Task to carry out:
Transcribe the data below verbatim from the line with "or finalmente los escuche." to the line with "Усі права захищено". Include both of those lines.

The data:

=== Begin Enclosure ===

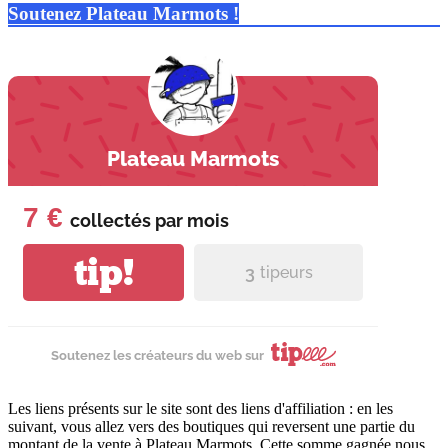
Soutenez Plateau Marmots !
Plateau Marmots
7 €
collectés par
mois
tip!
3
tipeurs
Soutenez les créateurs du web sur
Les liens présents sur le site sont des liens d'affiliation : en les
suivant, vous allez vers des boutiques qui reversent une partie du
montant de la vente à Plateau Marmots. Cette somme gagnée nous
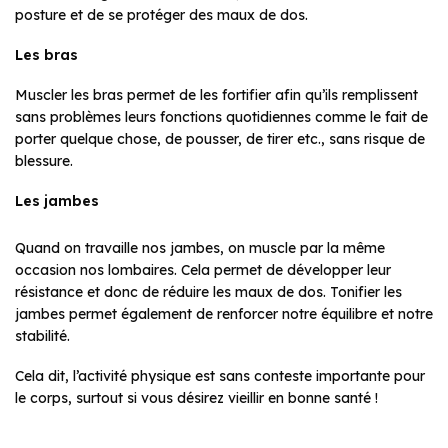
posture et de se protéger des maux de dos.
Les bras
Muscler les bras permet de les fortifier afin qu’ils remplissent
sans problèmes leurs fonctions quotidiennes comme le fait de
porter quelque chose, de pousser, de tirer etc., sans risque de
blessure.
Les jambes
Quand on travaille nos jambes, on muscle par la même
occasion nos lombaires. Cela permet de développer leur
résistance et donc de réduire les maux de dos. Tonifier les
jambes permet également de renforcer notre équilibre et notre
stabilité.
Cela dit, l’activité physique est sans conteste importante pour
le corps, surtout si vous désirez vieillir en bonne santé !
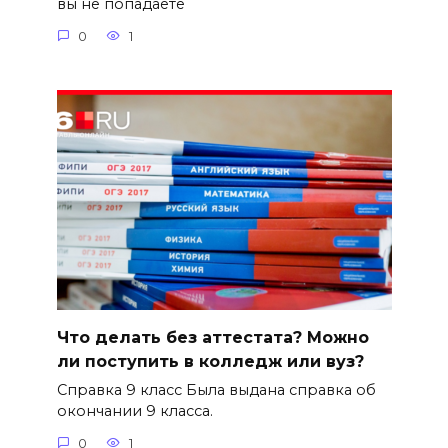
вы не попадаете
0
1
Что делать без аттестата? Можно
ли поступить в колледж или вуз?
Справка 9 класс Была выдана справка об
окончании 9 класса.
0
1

=== End Enclosure ===
=== Begin Enclosure ===

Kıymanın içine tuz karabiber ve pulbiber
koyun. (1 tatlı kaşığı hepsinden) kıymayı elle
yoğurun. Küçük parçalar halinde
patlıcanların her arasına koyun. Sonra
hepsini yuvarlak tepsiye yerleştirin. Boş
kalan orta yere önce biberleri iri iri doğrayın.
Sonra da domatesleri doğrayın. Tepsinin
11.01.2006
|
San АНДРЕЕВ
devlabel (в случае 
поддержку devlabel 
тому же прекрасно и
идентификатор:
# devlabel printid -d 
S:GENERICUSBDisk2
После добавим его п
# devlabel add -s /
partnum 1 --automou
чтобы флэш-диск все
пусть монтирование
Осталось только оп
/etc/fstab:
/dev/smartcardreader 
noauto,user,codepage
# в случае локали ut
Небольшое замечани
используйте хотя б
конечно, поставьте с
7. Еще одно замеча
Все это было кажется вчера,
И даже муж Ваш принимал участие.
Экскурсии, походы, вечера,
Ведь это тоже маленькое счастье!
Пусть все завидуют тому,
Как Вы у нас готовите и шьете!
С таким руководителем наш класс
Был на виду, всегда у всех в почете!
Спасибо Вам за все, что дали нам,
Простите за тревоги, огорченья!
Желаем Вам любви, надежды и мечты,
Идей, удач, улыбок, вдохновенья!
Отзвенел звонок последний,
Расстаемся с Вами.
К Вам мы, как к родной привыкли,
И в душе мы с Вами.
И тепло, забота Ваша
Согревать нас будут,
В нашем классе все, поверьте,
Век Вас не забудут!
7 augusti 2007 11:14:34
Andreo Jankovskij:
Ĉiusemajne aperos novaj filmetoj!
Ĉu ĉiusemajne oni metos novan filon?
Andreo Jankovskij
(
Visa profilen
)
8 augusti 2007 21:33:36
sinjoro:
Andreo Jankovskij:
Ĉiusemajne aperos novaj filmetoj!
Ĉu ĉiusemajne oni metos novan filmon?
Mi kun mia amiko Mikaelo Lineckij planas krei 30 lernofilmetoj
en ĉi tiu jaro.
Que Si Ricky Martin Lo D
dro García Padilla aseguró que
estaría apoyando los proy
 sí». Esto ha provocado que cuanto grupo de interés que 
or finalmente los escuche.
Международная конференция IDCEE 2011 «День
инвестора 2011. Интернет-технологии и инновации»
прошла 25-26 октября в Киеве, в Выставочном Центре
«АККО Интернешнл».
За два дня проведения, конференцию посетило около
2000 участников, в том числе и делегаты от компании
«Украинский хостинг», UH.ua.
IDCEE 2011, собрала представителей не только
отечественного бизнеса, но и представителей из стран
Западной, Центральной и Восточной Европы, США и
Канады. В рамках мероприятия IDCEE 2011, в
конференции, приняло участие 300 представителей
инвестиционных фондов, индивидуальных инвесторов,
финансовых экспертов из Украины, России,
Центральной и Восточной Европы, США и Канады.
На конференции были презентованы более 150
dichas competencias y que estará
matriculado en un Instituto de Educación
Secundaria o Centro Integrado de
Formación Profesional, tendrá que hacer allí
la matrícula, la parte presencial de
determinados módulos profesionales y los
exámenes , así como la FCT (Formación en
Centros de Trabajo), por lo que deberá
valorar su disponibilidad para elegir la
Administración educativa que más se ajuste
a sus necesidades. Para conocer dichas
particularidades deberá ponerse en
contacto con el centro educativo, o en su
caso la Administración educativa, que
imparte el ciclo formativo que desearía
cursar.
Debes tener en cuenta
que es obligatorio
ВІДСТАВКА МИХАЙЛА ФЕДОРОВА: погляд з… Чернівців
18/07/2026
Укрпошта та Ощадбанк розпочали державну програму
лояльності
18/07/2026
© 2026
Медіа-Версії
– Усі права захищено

=== End Enclosure ===

Finished task:
or finalmente los escuche.
Международная конференция IDCEE 2011 «День
инвестора 2011. Интернет-технологии и инновации»
прошла 25-26 октября в Киеве, в Выставочном Центре
«АККО Интернешнл».
За два дня проведения, конференцию посетило около
2000 участников, в том числе и делегаты от компании
«Украинский хостинг», UH.ua.
IDCEE 2011, собрала представителей не только
отечественного бизнеса, но и представителей из стран
Западной, Центральной и Восточной Европы, США и
Канады. В рамках мероприятия IDCEE 2011, в
конференции, приняло участие 300 представителей
инвестиционных фондов, индивидуальных инвесторов,
финансовых экспертов из Украины, России,
Центральной и Восточной Европы, США и Канады.
На конференции были презентованы более 150
dichas competencias y que estará
matriculado en un Instituto de Educación
Secundaria o Centro Integrado de
Formación Profesional, tendrá que hacer allí
la matrícula, la parte presencial de
determinados módulos profesionales y los
exámenes , así como la FCT (Formación en
Centros de Trabajo), por lo que deberá
valorar su disponibilidad para elegir la
Administración educativa que más se ajuste
a sus necesidades. Para conocer dichas
particularidades deberá ponerse en
contacto con el centro educativo, o en su
caso la Administración educativa, que
imparte el ciclo formativo que desearía
cursar.
Debes tener en cuenta
que es obligatorio
ВІДСТАВКА МИХАЙЛА ФЕДОРОВА: погляд з… Чернівців
18/07/2026
Укрпошта та Ощадбанк розпочали державну програму
лояльності
18/07/2026
© 2026
Медіа-Версії
– Усі права захищено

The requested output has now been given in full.